• **Required work**: Repeat the data that follows verbatim. Images are not part of the copy.

• **Data for this exercise**:
################

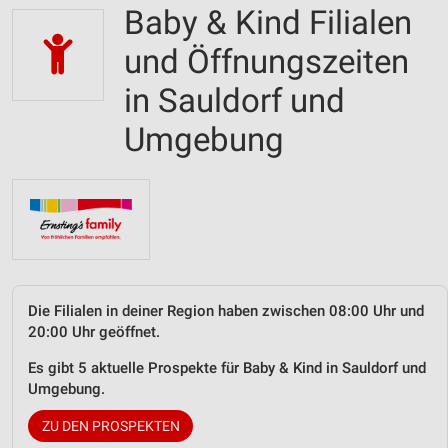
Baby & Kind Filialen
und Öffnungszeiten
in Sauldorf und
Umgebung
Die Filialen in deiner Region haben zwischen 08:00 Uhr und
20:00 Uhr geöffnet.
Es gibt 5 aktuelle Prospekte für Baby & Kind in Sauldorf und
Umgebung.
ZU DEN PROSPEKTEN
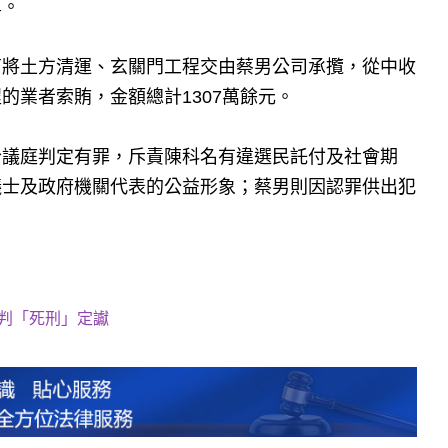
算。
商將土方清運、玄關門工程交由蔡男公司承攬，從中收
的業者索賄，金額總計1307萬餘元。
合議庭判定有罪，斥責陳科名有違選民託付及社會期
議士及政府機關代表的公益形象；蔡男則因認罪供出犯
判「死刑」定讞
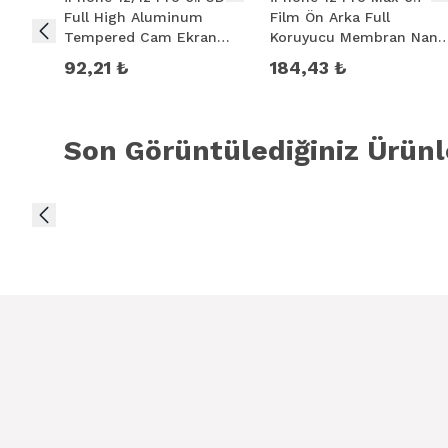
Full High Aluminum
Film Ön Arka Full
Tempered Cam Ekran
Koruyucu Membran Nano
Koruyucu
Hidrojel Koruyucu Set
92,21 ₺
184,43 ₺
Son Görüntülediğiniz Ürünl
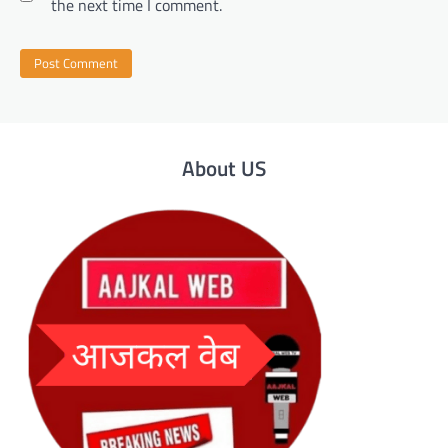
the next time I comment.
About US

################

• **Written reply**:
Baby & Kind Filialen
und Öffnungszeiten
in Sauldorf und
Umgebung
Die Filialen in deiner Region haben zwischen 08:00 Uhr und
20:00 Uhr geöffnet.
Es gibt 5 aktuelle Prospekte für Baby & Kind in Sauldorf und
Umgebung.
ZU DEN PROSPEKTEN
算。
商將土方清運、玄關門工程交由蔡男公司承攬，從中收
的業者索賄，金額總計1307萬餘元。
合議庭判定有罪，斥責陳科名有違選民託付及社會期
議士及政府機關代表的公益形象；蔡男則因認罪供出犯
判「死刑」定讞
Full High Aluminum
Film Ön Arka Full
Tempered Cam Ekran
Koruyucu Membran Nano
Koruyucu
Hidrojel Koruyucu Set
92,21 ₺
184,43 ₺
Son Görüntülediğiniz Ürünl
the next time I comment.
About US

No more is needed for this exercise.